§ Instructions for the task: Count the lines in the entries that contain "effectuer". Say the number and nothing more.

(Task input Opens)

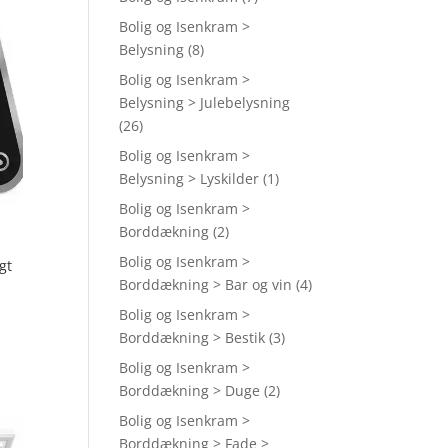
Bolig og Isenkram >
Belysning
(8)
Bolig og Isenkram >
Belysning > Julebelysning
(26)
Bolig og Isenkram >
Belysning > Lyskilder
(1)
Bolig og Isenkram >
Borddækning
(2)
Bolig og Isenkram >
gt
Borddækning > Bar og vin
(4)
Bolig og Isenkram >
Borddækning > Bestik
(3)
Bolig og Isenkram >
Borddækning > Duge
(2)
Bolig og Isenkram >
Borddækning > Fade >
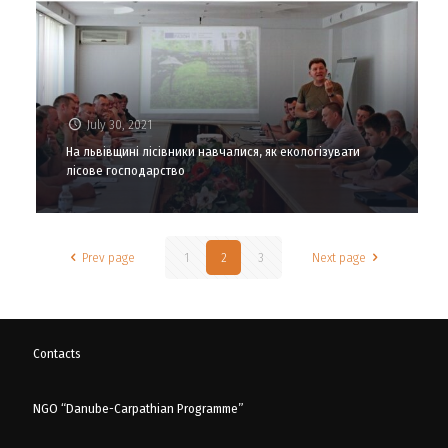
July 30, 2021
На львівщині лісівники навчалися, як екологізувати
лісове господарство
Prev page
1
2
3
Next page
Contacts
NGO “Danube-Carpathian Programme”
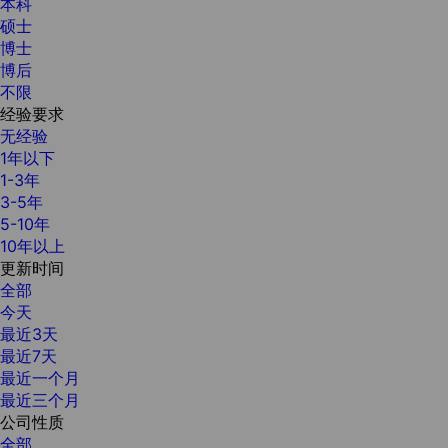
本科
硕士
博士
博后
不限
经验要求
无经验
1年以下
1-3年
3-5年
5-10年
10年以上
更新时间
全部
今天
最近3天
最近7天
最近一个月
最近三个月
公司性质
全部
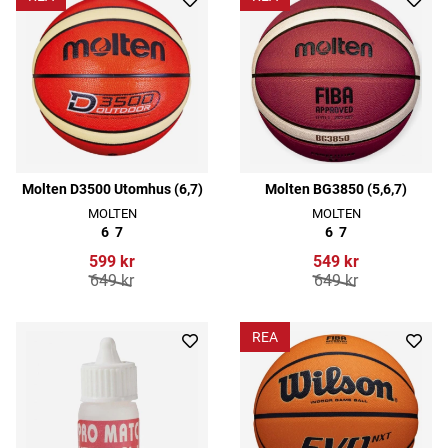
Molten D3500 Utomhus (6,7)
Molten BG3850 (5,6,7)
MOLTEN
MOLTEN
6
7
6
7
599 kr
549 kr
649 kr
649 kr
REA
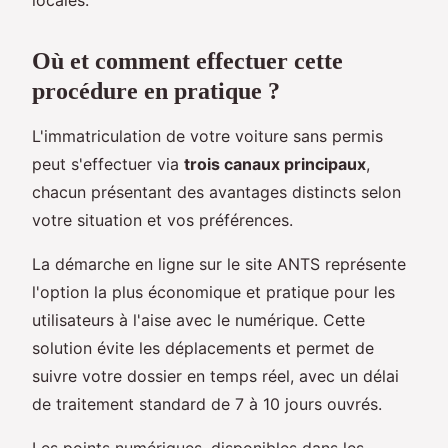
Où et comment effectuer cette
procédure en pratique ?
L'immatriculation de votre voiture sans permis
peut s'effectuer via
trois canaux principaux
,
chacun présentant des avantages distincts selon
votre situation et vos préférences.
La démarche en ligne sur le site ANTS représente
l'option la plus économique et pratique pour les
utilisateurs à l'aise avec le numérique. Cette
solution évite les déplacements et permet de
suivre votre dossier en temps réel, avec un délai
de traitement standard de 7 à 10 jours ouvrés.
Les points numériques, disponibles dans les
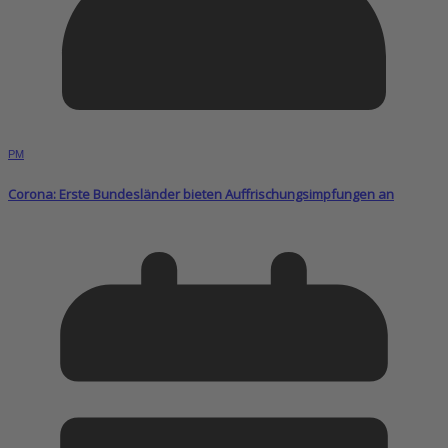
PM
Corona: Erste Bundesländer bieten Auffrischungsimpfungen an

(Task input Closes)

§ Result of this exercise: 2